Rick Yune, Modern Day Samurai

January 6, 2005

Anyhow, I was pleased to see Rick Yune listed as a guest star at the beginning. He plays a villain, a guy name Tamazaki who's got two personas. Everyone is after this crazy evil guy named Vadic. But actually, Tamazaki is Vadic. Made him up. What a crafty fellow.

I was hoping that Tamazaki would be a recurring villain, like the character Sark, someone who's evil, but charmingly so, who's got a bad boy appeal and flirts relentlessly with Sydney Bristow while they're kicking each other's asses. Alas, Sydney kills him at the end of the episode, with a fricking samurai sword no less. During the CIA's debrief of our villain, we learn that Mr. Tamazaki fancies himself a "modern day samurai." In fact, he broke into a British museum once in an attempt to steal the above-mentioned samurai sword to "restore glory to his country." In order to lure Tamazaki out from hiding, Sydney and her spy team steal the sword, then wait for him to contact them.
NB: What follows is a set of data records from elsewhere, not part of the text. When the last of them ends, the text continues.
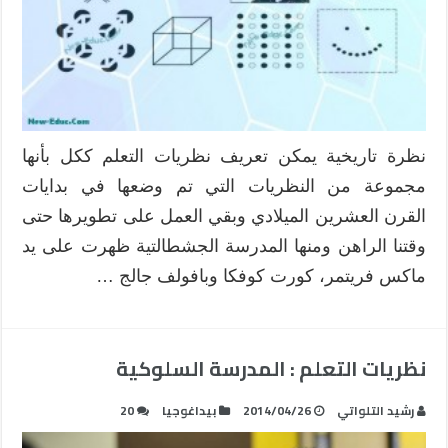
نظرة تاريخية يمكن تعريف نظريات التعلم ككل بأنها
مجموعة من النظريات التي تم وضعها في بدايات
القرن العشرين الميلادي وبقي العمل على تطويرها حتى
وقتنا الراهن ومنها المدرسة الجشطالتية ظهرت على يد
ماكس فريتمر، كورت كوفكا وبافولف جالج …
نظريات التعلم : المدرسة السلوكية
رشيد التلواتي
2014/04/26
بيداغوجيا
20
WTF? This man's motivation for blowing up buildings and assassinating heads of states is because he thinks he's a samurai and wants to honor his country, blah blah? Puh-leeze. Real convincing. Really smart writing. Good job, Alias writers.

Contributor: 

Melissa Hung

Founding Editor

Melissa Hung is the founding editor of Hyphen. She was the editor in chief for the magazine's first five years and went on to serve in many other leadership roles on the staff and board for more than a decade. She is a writer and freelance journalist. Her essays and reported stories have appeared in NPR, Vogue, Pacific Standard, Longreads, and Catapult, among others. She grew up in Texas, the eldest child of immigrants. Find her on Twitter and Instagram.

Comments

Comments

sigh. i'm calling it. as of 11 pm pacific time, January 6, 2005, "Alias" is officially on the wrong side of the shark. others might contend that all of season three was pretty shark-infested, but i found the whole lauren-tension-thing pretty, well, fun.but all the things they left hanging last season were wrapped up *in expository dialogue* this season, including the missing Lena Olin, who is rumored to have asked for too much money last season and pissed the producers off. check this: they have the protagonist's father assassinate the protagonist's mother, the protagonist find out about it, identify the body and have it buried ... all *off camera*. did somebody forget that television is a *visual* and *dramatic* medium?so rather than moving forward into new and different situations with new and different characters, they contorted the whole scene to get the same characters back into the same situation as the last three situations. cowards.yes, i agree, rick yune was pretty much the only interesting thing about the season premiere and they flubbed that, too. i waited an extra half-season for this?